Bovendien is het belangrijk om een strategie te ontwikkelen waarin verschillende maatregelen zijn opgenomen om de mobiliteitsvraag te spreiden en daardoor de “massa-effecten” te vermijden. Van die maatregelen is een gedifferentieerde prijsbepaling naargelang het uur van de dag een interessante oplossing, die reeds in verschillende steden in de wereld werd ingevoerd. Het idee is om de tarieven van de vervoersbewijzen aan te passen voor de gebruikers die voor en na de spitsuren het vervoer nemen.

Die strategie is niet uitzonderlijk. Integendeel, de aanpassing van tarieven naargelang de gebruiksperiode is een gangbare praktijk. In België is de elektriciteit goedkoper ’s nachts, de trein goedkoper in het weekend en de bioskoop vaak goedkoper op maandag.

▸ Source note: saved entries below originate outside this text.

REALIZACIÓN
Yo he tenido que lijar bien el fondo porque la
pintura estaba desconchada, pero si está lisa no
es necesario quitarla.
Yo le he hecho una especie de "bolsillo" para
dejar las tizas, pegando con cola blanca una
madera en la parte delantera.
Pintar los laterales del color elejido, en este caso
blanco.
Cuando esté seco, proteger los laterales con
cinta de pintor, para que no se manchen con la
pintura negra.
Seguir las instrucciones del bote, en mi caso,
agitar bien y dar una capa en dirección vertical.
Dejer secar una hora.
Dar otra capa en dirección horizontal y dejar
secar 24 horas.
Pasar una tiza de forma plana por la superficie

Die methode moet echter niet alleen worden ingevoerd om dwingende gezondheidsredenen. Op lange termijn zou het daarmee immers ook mogelijk zijn te voorkomen dat onze netwerken moet worden uitgebreid enkel en alleen omwille van de pieken in de mobiliteitsvraag. Op die manier kan de methode tot veel besparingen leiden, doordat nieuwe investeringen in de tram- of metrolijnen in verband met de saturatie van respectievelijk bussen en trams kunnen worden voorkomen.

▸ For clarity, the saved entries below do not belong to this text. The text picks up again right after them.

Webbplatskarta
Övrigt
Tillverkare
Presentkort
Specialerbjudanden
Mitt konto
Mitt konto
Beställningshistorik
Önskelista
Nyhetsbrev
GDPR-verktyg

Om die reden wil ik u de volgende vraag stellen:

Welke maatregelen zijn er genomen om het tariefaanbod van het openbaar vervoer van de MIVB aan te passen (of te bestuderen) naargelang de uren, om de vraag te spreiden en het netwerk te ontlasten?
 
 
Antwoord    Op korte termijn is een prijszetting in functie van het tijdstip niet aan de orde.

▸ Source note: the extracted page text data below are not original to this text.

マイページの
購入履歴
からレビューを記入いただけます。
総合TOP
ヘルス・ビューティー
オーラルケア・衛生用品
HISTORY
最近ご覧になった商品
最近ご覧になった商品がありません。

Krachtens artikel 18 van de ordonnantie van 22 november 1990 worden de prijzen van de vervoerbewijzen immers vastgesteld door de Regering op voorstel van de Raad van Bestuur van de MIVB en met naleving van volgende de principes, die bepaald zijn in het contract van openbare dienst van de MIVB:

- de sociale dimensie van de tarifering garanderen door specifieke tarieven toe te kennen op basis van
duidelijke en makkelijk controleerbare sociaaleconomische criteria;
- de interoperabiliteit met andere openbare vervoersmaatschappijen vergemakkelijken;
- de interoperabiliteit met andere mobiliteitsdiensten vergemakkelijken;
- kaderen in een toekomstige tariefintegratie in en rondom Brussel;
- kaderen in de perspectieven die worden geopend door de technologische ontwikkelingen.

Anderzijds voorziet het contract van openbare dienst van de MIVB dat de MIVB in overleg met Brussel Mobiliteit aan de Regering een tariefstrategie op middellange termijn voorstelt. Dat voorstel van tariefstrategie moet ondermeer in lijn zijn met de ambities van het regeerakkoord 2019-2024, de evolutie van de tariefproducten in de andere Europese vervoermaatschappijen, met de technologische ontwikkelingen om een maandelijkse betaling van de elektronische aankoop van vervoerbewijzen te integreren en met de ontwikkeling van geïntegreerde mobiliteitsoplossingen.

Ik heb van de MIVB begrepen dat dit voorstel op middellange termijn nog wordt onderzocht en ik kan u in dit stadium dus niet antwoorden op de pistes die daarin zouden kunnen onderzocht worden.